Hazard Pointers - Why They Work

There is an alternate design pattern that works around this: hazard pointers. The basic idea (to heavily oversimplify things) is this: there is a finite amount of memory (where each slot is written to by exactly one thread to avoid having to lock or control this memory) where a thread can declare "hey, I am using this structure".

Deleting structures don't delete a memory block if anyone is using it, which they determine by scanning the block of hazard pointers.

Why do hazard pointers work? They work because, unlike our reference counts, we don't have to first dereference a pointer to "protect" it (with the reference count). Since the hazard pointer is the pointer to the block, we can protect first, dereference second, something like this:
set our hazard pointer to the block we want to use
CAS the ptr to the block with itself and its old value to detect that it hasn't changed already.
If it has, loop back and try again.
If it has not changed, we are now safe to use it, because our hazard pointer is established.
The clever aspect of hazard pointers is that, by providing per-thread storage, the total number of places to check for hazard pointers can be relatively small, but no dereferencing is needed.

Thursday, July 02, 2009

Going Lock-Free - Shared Resources

X-Plane uses a reference counting scheme for resources like textures and models. Each time some scenery element needs a texture, it asks a central manager to grab the texture. This might result in a new object being created, or it might result in an increased reference count to an existing object.

During the version 9 run it became apparent that a central lock on the "big list of textures" was going to be increasingly problematic - the lock was already showing up in performance profiles under only moderate strain. Clearly a central lock was not going to be an option.

The scheme we use now is based on a central lock that is only needed for resource allocation/destruction - not access. It goes something like this:
  • Resources are always referenced by a pointer, not an index. This means that client code that simply needs to utilize the resource can do so without access to the "central list". Thus resource usage can be lock free.

    (This is the most important case. We only create and destroy a texture once but we might use thousands of textures per frame.)

  • The reference count on an object is atomic, so we don't need to lock the object to add or delete references. From a performance standpoint this is nice but not critical.

  • Resource deletion is explicit. This is the most surprising part: we don't actually release a resource until we explicitly make a "garbage collect" call. This has two effects:

    1. We avoid thrash because we can start re-using a zero-reference object before it is thrown out.
    2. It limits the locking of the big list of objects to one explicit function call.
The result of this is a system that doesn't lock during the main frame loop, under any conditions and doesn't thrash too badly during load.

Threading and Sanity

Threaded code is expensive - it takes longer to write and is harder to debug. Here are some of the things I try to do to keep myself sane while working on threaded code.
  • Only thread when there is a need for threading. Threading is a way to capture CPU performance. I consider threading as a way to meet performance goals, not as a default.

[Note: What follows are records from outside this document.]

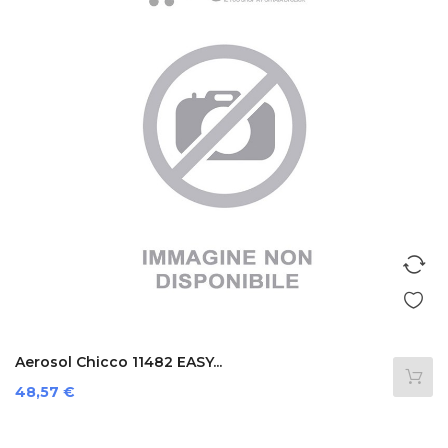
Aerosol Chicco 11482 EASY...
Prezzo
48,57 €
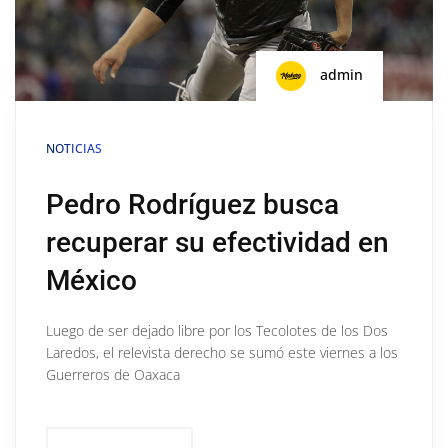
admin
NOTICIAS
Pedro Rodríguez busca
recuperar su efectividad en
México
Luego de ser dejado libre por los Tecolotes de los Dos
Laredos, el relevista derecho se sumó este viernes a los
Guerreros de Oaxaca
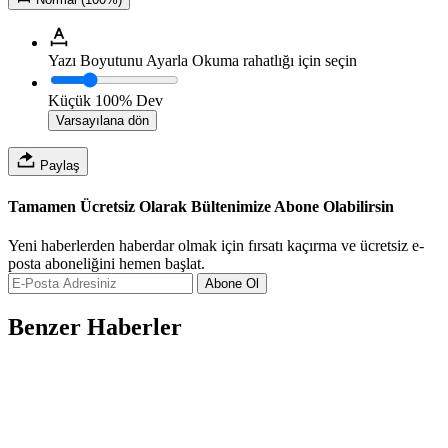
Yazı Boyutunu Ayarla
Okuma rahatlığı için seçin
Küçük
100%
Dev
Varsayılana dön
Paylaş
Tamamen Ücretsiz Olarak Bültenimize Abone Olabilirsin
Yeni haberlerden haberdar olmak için fırsatı kaçırma ve ücretsiz e-
posta aboneliğini hemen başlat.
Abone Ol
Benzer Haberler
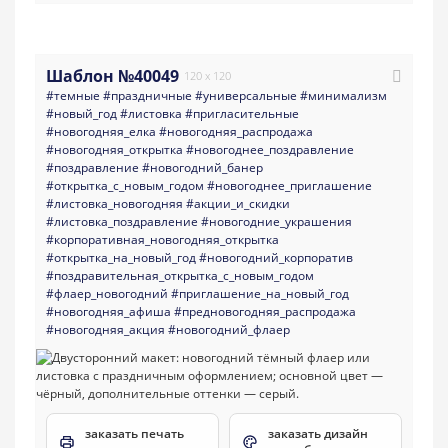
Шаблон №40049
120 x 120
#темные
#праздничные
#универсальные
#минимализм
#новый_год
#листовка
#пригласительные
#новогодняя_елка
#новогодняя_распродажа
#новогодняя_открытка
#новогоднее_поздравление
#поздравление
#новогодний_банер
#открытка_с_новым_годом
#новогоднее_приглашение
#листовка_новогодняя
#акции_и_скидки
#листовка_поздравление
#новогодние_украшения
#корпоративная_новогодняя_открытка
#открытка_на_новый_год
#новогодний_корпоратив
#поздравительная_открытка_с_новым_годом
#флаер_новогодний
#приглашение_на_новый_год
#новогодняя_афиша
#предновогодняя_распродажа
#новогодняя_акция
#новогодний_флаер
заказать печать
заказать дизайн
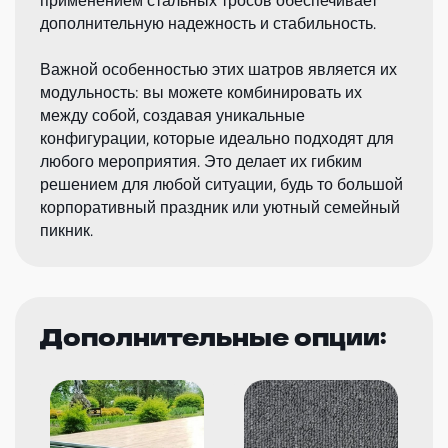
применением стальных тросов обеспечивает
дополнительную надежность и стабильность.
Важной особенностью этих шатров является их
модульность: вы можете комбинировать их
между собой, создавая уникальные
конфигурации, которые идеально подходят для
любого мероприятия. Это делает их гибким
решением для любой ситуации, будь то большой
корпоративный праздник или уютный семейный
пикник.
Дополнительные опции:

    This also means not trying to thread code that is either not performance critical or isn't burning up enough CPU to be worth it. The less code is threaded, the cheaper the app is to develop, so better to only thread the "big fish".

  • The main thread handles flow control. A number of different graphic and UI APIs require access only from the main thread, so a natural extension of this design (particularly in a game with a sequential render-loop).

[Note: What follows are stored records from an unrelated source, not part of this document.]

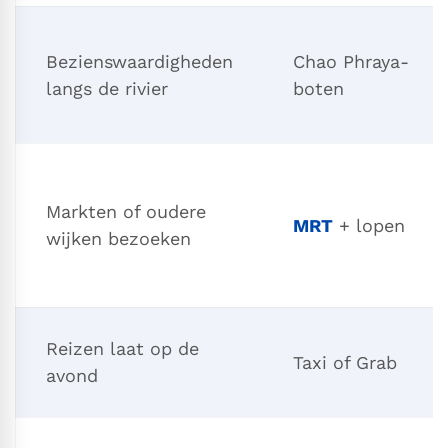
Bezienswaardigheden
Chao Phraya-
langs de rivier
boten
Markten of oudere
MRT
+ lopen
wijken bezoeken
Reizen laat op de
Taxi of Grab
avond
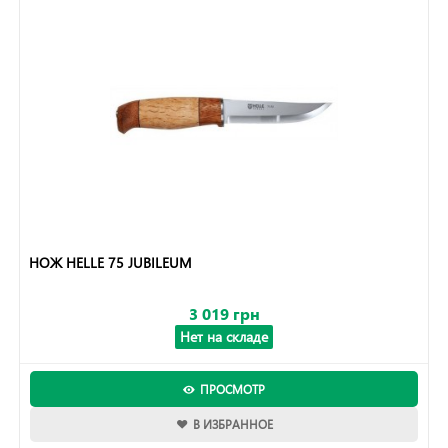
НОЖ HELLE 75 JUBILEUM
3 019 грн
Нет на складе
ПРОСМОТР
В ИЗБРАННОЕ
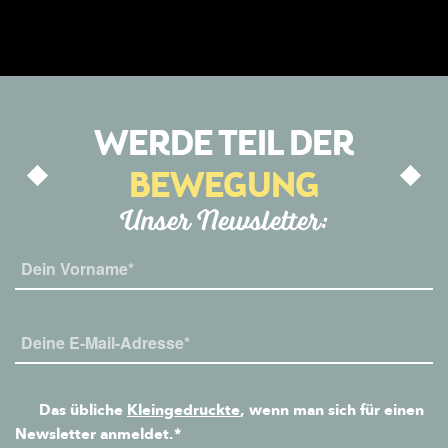
WERDE TEIL DER
BEWEGUNG
Unser Newsletter:
Das übliche
Kleingedruckte
, wenn man sich für einen
Newsletter anmeldet.*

    The requirement to run on the main thread simplifies some synchronization issues because certain API calls into an object will be "naturally exclusive" due to their main-thread requirement. A debug macro catches illegal calls to these functions from the wrong thread.

  • Message queues for resource ownership. With this idiom, an object can have only one owning thread - the ownership is transferred via thread-safe message queues. Because the message queue is a synchronizer, no locks are required and no dead-locks can occur.